Apesar do apoio que recebeu de algumas comunidades indígenas do Xingu, o governo federal ainda vai enfrentar muita resistência para construir a usina hidrelétrica de Belo Monte. As quatro audiências públicas até agora realizadas para ouvir comunidades da floresta - duas em Altamira, no último fim de semana - terminaram em protestos, inclusive com intervenção da Força Nacional. Em Belém, ontem à noite, índios de várias etnias fecharam ruas em frente ao Centur, local da reunião, afirmando que não permitirão a obra.

AE, Agencia Estado

16 de setembro de 2009 | 09h23

"Isso é uma palhaçada, estão impedindo os povos da floresta de falar na audiência e dizer que não querem a usina. O governo veio para a audiência com tudo já decidido", protestava um dos diretores do Fórum da Amazônia Oriental (Faor), Mateus Waterloo. Com faixas e cartazes, os índios, com apoio do Movimento dos Trabalhadores Rurais Sem Terra (MST) dançavam pintados para a guerra, enquanto 20 homens da Força Nacional formavam um cordão de isolamento para evitar a invasão do auditório.

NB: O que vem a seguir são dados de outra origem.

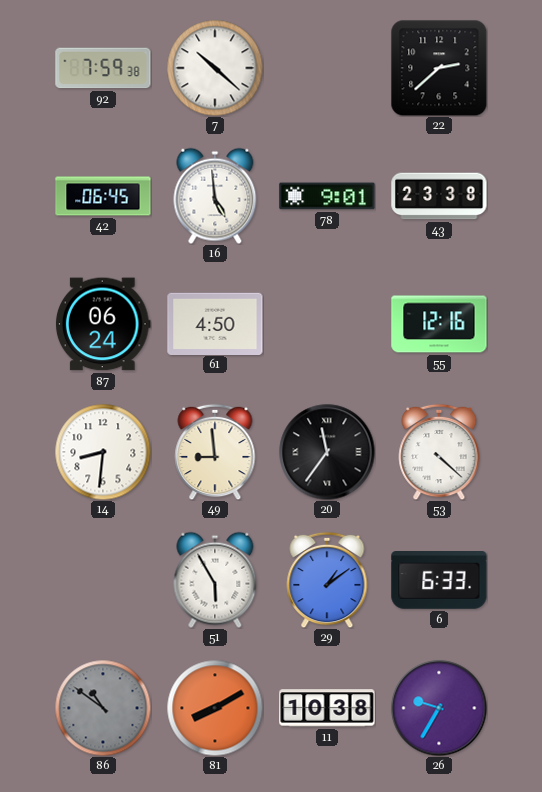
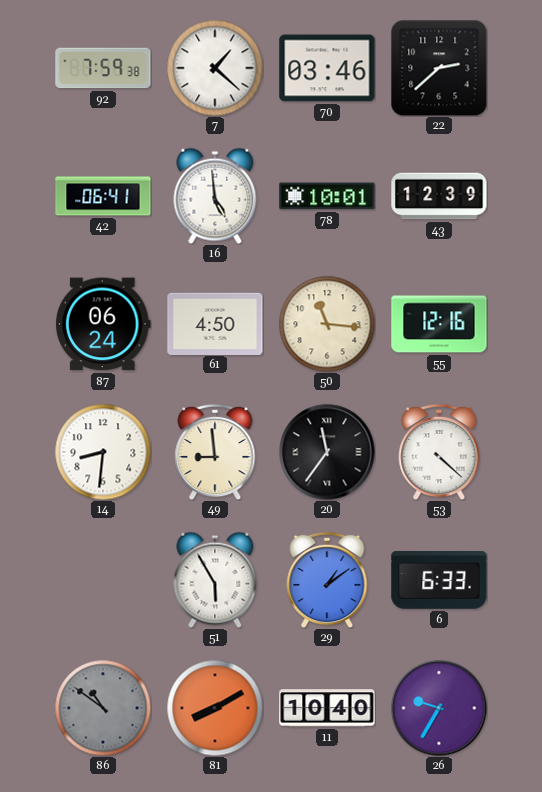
7: 10:22 -> 1:22
70: none -> 03:46
42: 06:45 -> 06:41
78: 9:01 -> 10:01
43: 23:38 -> 12:39
50: none -> 11:16
11: 10:38 -> 10:40
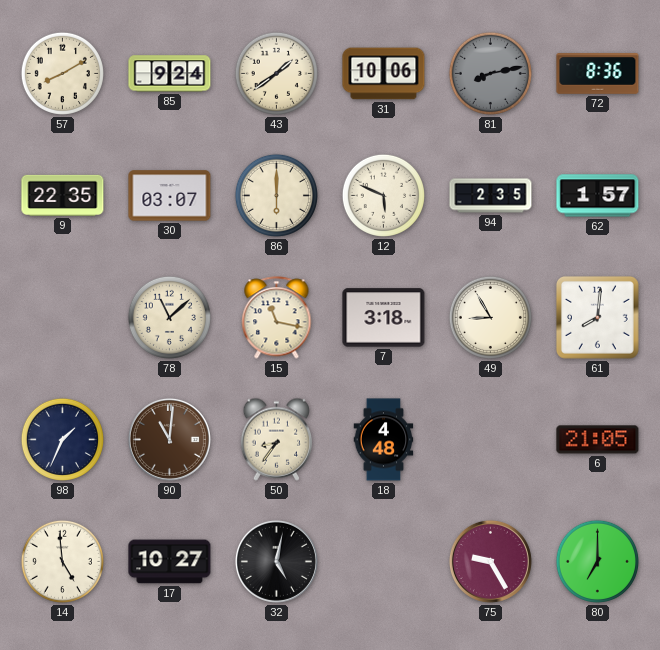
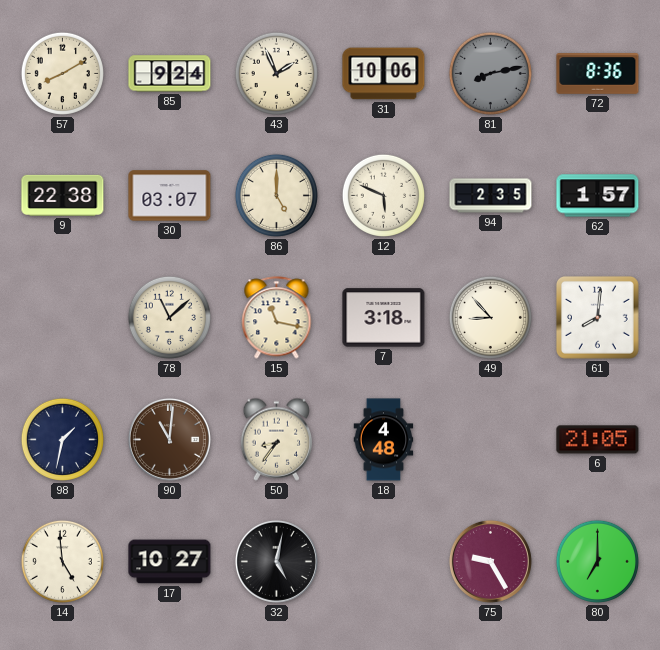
43: 1:39 -> 1:56
9: 22:35 -> 22:38
86: 6:00 -> 5:00
49: 8:55 -> 8:53
98: 1:34 -> 1:32
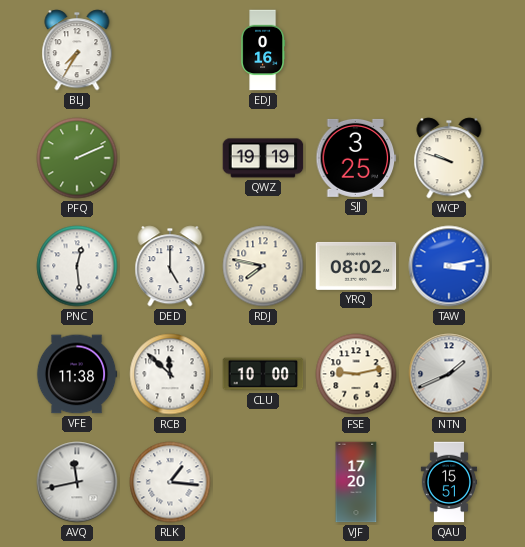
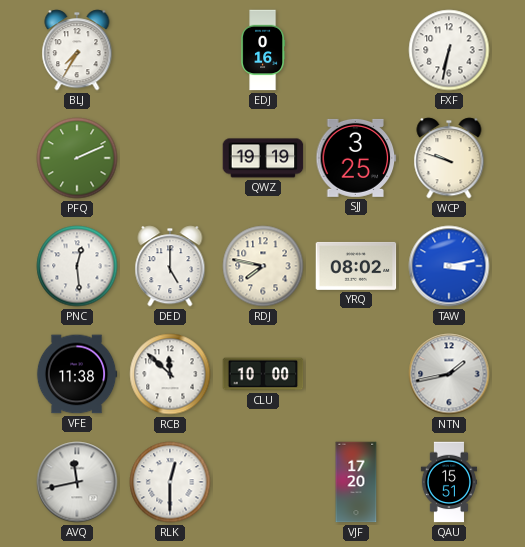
FXF: none -> 6:32
FSE: 9:13 -> none
NTN: 1:41 -> 1:43
RLK: 1:16 -> 12:30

Indiferentes à manifestação, dirigentes do Instituto Brasileiro do Meio Ambiente (Ibama), tendo ao lado representantes da Fundação Nacional do Índio (Funai) e da Eletronorte, exibiam vídeos, gráficos e números para mostrar a importância da usina, alegando que ela será responsável pela geração de emprego e renda na região. As informações são do jornal O Estado de S. Paulo.